- **WORK TO BE COMPLETED**: Extract the line that contains "maneira eletrizante, o Fluminense também" and every line after it to the end of the records below, exactly as written and nothing else.

- **DATA TO EXAMINE**:
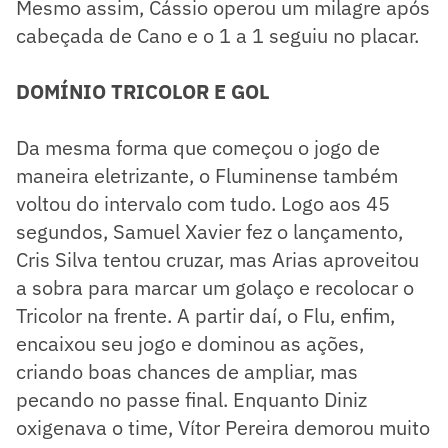
Mesmo assim, Cássio operou um milagre após
cabeçada de Cano e o 1 a 1 seguiu no placar.
DOMÍNIO TRICOLOR E GOL
Da mesma forma que começou o jogo de
maneira eletrizante, o Fluminense também
voltou do intervalo com tudo. Logo aos 45
segundos, Samuel Xavier fez o lançamento,
Cris Silva tentou cruzar, mas Arias aproveitou
a sobra para marcar um golaço e recolocar o
Tricolor na frente. A partir daí, o Flu, enfim,
encaixou seu jogo e dominou as ações,
criando boas chances de ampliar, mas
pecando no passe final. Enquanto Diniz
oxigenava o time, Vítor Pereira demorou muito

- **RESULT**:
maneira eletrizante, o Fluminense também
voltou do intervalo com tudo. Logo aos 45
segundos, Samuel Xavier fez o lançamento,
Cris Silva tentou cruzar, mas Arias aproveitou
a sobra para marcar um golaço e recolocar o
Tricolor na frente. A partir daí, o Flu, enfim,
encaixou seu jogo e dominou as ações,
criando boas chances de ampliar, mas
pecando no passe final. Enquanto Diniz
oxigenava o time, Vítor Pereira demorou muito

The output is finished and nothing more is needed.